The meeting between Afro-futurism and Western fashion continued on other occasions as well, during which the leading cast wore ensembles by Givenchy, Calvin Klein, and Balmain, among others. All ensembles had either an African-inspired motif or were paired with African-inspired accessories and/or hairstyles. The meeting between the promotion for Black Panther and the fashion world continued past the premieres into a collaboration between Marvel Studios and New York Fashion Week. In a February 12th showcase named “Welcome to Wakanda,” ten fashion designers or houses exhibited custom looks designed with Black Panther in mind. The leading cast once again assembled, wearing interesting interpretations of the costumes worn by their characters. Notably, the color story of their clothes was earth tones. Chadwick Boseman even wore a black hoodie, perhaps as a nod to his character’s black superhero suit, perhaps as a salute to the Black Lives Matter movement.
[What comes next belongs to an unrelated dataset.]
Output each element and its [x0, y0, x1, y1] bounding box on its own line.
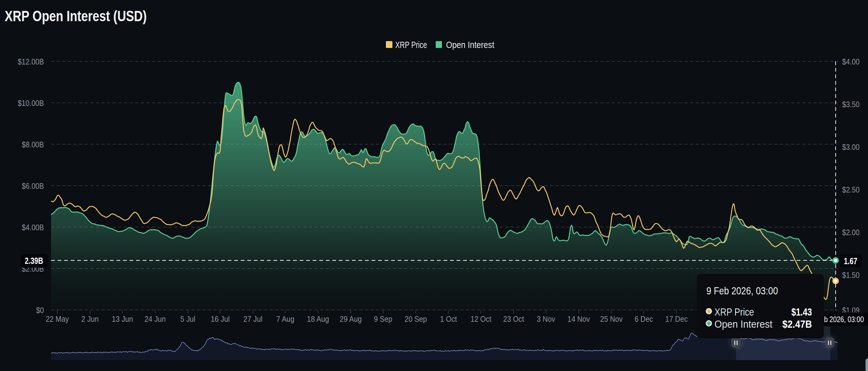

The politicization of the Black Panther press tour, particularly when it comes to combining the semiotics of black power, fashion innovation, and Hollywood image management has been fascinating to observe. This movie, with its all-black leading cast, championing not only black excellence but also African traditions, has already made an indelible cultural impact. It is important to note that major fashion houses have not been known to offer their wares (especially couture runway looks and custom creations) to major black actors perhaps until this decade. That Chadwick Boseman, Danai Gurira, Michael B. Jordan, and Lupita Nyong’o have all repeatedly worn couture, sometimes with them specifically in mind, is nothing less than groundbreaking. On a last note, the immediate impact of Black Panther’s sartorial flare has been notable even when it comes to its audience: many black audience members chose to dress up, in order to emulate their cultures and traditions for the opening weekend of the film, both in the United States and in Africa. This is virtually unheard of, even in superhero culture, where audience members often dress to emulate their favorite heroes for screenings. The long-term implications of Black Panther as a cultural marker are still unknown, but they are surely substantial, as can already be seen.